Souterrain blues
Souterrain Blues de Peter Handke, mise en scène de Xavier Bazin
«Tu tournes les pages comme si tu rendais service aux livres, espèce d’expert-comptable. Toi un lecteur ? Espèce de caricature. (…) Hé! toi, prends congé des livres. Tripote donc autre chose que des œuvres. Tripote ce qui te correspond. Tripote la télécommande.» Qui peut tenir un tel langage, aussi coupant et méprisant, sinon Peter Handke, l’un de nos plus grands écrivains contemporains, provocateur à ses heures, adepte de l’ironie, de l’humour noir et du sarcasme, et dont l’œuvre exigeante et profonde, irradie sens et sensibilité.
L’auteur de Souterrain Blues plonge dans les arcanes de la pensée de nos contemporains, au sens le plus strict du terme car ce sont nos voisins voyageurs. À l’honneur donc, les passagers du quotidien, assis sur une banquette de métro, à moins que ces drôles de vivants ne restent debout, confinés verticalement dans l’habitacle réduit d’un wagon, au moment de la fréquentation la plus intense où grouille une foule anonyme qui rentre désespérément chez elle.
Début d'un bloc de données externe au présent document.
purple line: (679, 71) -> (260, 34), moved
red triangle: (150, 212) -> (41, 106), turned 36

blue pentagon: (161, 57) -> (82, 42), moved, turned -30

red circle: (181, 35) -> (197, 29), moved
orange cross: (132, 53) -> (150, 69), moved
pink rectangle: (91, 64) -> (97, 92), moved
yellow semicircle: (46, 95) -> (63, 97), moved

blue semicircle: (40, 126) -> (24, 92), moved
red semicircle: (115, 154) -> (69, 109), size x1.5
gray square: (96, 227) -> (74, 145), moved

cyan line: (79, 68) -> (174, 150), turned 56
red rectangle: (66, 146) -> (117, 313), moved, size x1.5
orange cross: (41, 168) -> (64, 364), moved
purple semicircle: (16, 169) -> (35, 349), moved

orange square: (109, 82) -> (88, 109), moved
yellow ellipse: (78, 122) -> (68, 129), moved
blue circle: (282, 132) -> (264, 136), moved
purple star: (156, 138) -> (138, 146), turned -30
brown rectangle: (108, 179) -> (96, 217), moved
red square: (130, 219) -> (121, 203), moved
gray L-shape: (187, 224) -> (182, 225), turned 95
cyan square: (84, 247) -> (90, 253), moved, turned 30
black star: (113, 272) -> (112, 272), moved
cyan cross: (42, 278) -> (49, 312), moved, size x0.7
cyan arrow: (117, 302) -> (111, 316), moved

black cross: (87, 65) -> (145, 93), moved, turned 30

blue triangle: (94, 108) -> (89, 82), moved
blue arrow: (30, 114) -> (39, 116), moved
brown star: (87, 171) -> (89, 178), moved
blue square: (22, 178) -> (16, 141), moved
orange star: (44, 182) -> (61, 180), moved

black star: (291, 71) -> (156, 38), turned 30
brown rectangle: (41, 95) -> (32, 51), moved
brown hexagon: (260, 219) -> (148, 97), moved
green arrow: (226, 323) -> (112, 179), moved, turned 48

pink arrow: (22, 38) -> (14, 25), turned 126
Ces frères d’un enfermement, obligé et passager, sont la cible même de l’ironie moqueuse de Peter Handke, via le narrateur qui interprète « l’homme sauvage ». Personne n’échappe à la vision cassante du personnage – l’admirable acteur Yann Collette dégaine ses sarcasmes avec calme et parcimonie, provocation et retenu-.
Tous, aussi tristes, aussi amers et aussi peu éveillés soient-ils, à l’occasion de ce voyage sous la terre, ils en prennent plein la figure : couples, lecteurs, travailleurs, ressortissants de professions intellectuelles, et y compris les aveugles.
Qu’exige de la vie tout ce petit monde? Que font-ils tous de leur existence? Il semblerait bien que ni le beau ni le bien ni les valeurs humanistes ne soient ici présentes. Ces diatribes blasphématoires sont recevables dans leur gouaille culpabilisante et agressive car elles englobent leur énonciateur qui, de lui-même se moque et s’amuse, insultant et prenant à témoin cet autre qu’il incarne aussi.
Ses invectives n’ont de légitimité qu’à partir du moment où elles prennent racine dans la fulgurance de l’amour de l’autre, l’amour de la vie et de sa lumière. On ne hait bien que ce qu’on aime passionnément : «Va, je ne te hais point », pourrait admettre notre bavard invétéré à son voisin de siège. Mais ce passager désigné par les dieux pour porter la verve d’une parole libre n’en reste pas moins tout à fait abandonné, malgré lui, à un isolement cruel.
Heureusement, surgit à l’improviste une jeune femme inattendue (Véronique Sacri), vivace et bruyante. Décidée et paisible, elle secoue la misanthropie du bougon, prend place dans l’espace vide et s’installe : il n’en faudra pas plus pour que notre antihéros de rame de métro acquiesce et se soumette à la beauté entrevue.
L’espace sombre, métaphore du tunnel existentiel, prend enfin sa lumière de sortie.